▶ _TASK BRIEF_
Would you return, word for word, the lines of the data below from the line with "تُستخدم أختام تسيل" through the line with "الكريوجينية وختم درجات", and no others?

▶ _INPUT FOR THIS TASK_
....................

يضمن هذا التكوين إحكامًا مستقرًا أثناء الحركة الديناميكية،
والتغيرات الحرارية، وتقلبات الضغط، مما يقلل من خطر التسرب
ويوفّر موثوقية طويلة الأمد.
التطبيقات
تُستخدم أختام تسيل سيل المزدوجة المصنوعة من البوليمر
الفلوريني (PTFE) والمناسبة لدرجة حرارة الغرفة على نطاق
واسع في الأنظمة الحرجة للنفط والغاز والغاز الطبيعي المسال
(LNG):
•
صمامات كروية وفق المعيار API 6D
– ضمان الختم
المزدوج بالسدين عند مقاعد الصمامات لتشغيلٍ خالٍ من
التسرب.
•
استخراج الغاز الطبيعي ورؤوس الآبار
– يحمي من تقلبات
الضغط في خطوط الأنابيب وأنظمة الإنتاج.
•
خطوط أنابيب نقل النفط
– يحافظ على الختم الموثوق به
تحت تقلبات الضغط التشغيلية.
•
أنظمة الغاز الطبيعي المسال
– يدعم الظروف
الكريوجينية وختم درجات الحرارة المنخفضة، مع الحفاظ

....................

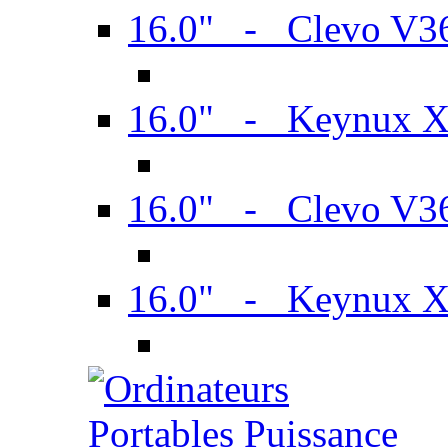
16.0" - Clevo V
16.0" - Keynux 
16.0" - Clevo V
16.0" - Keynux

....................

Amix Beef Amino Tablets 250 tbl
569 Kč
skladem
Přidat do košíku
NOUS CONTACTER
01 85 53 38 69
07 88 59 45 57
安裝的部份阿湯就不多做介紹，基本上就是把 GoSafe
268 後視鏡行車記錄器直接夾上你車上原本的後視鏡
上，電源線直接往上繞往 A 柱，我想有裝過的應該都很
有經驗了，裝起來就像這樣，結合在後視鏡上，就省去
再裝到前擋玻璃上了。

....................

▶ _ANSWER TO THIS EXERCISE_
تُستخدم أختام تسيل سيل المزدوجة المصنوعة من البوليمر
الفلوريني (PTFE) والمناسبة لدرجة حرارة الغرفة على نطاق
واسع في الأنظمة الحرجة للنفط والغاز والغاز الطبيعي المسال
(LNG):
•
صمامات كروية وفق المعيار API 6D
– ضمان الختم
المزدوج بالسدين عند مقاعد الصمامات لتشغيلٍ خالٍ من
التسرب.
•
استخراج الغاز الطبيعي ورؤوس الآبار
– يحمي من تقلبات
الضغط في خطوط الأنابيب وأنظمة الإنتاج.
•
خطوط أنابيب نقل النفط
– يحافظ على الختم الموثوق به
تحت تقلبات الضغط التشغيلية.
•
أنظمة الغاز الطبيعي المسال
– يدعم الظروف
الكريوجينية وختم درجات الحرارة المنخفضة، مع الحفاظ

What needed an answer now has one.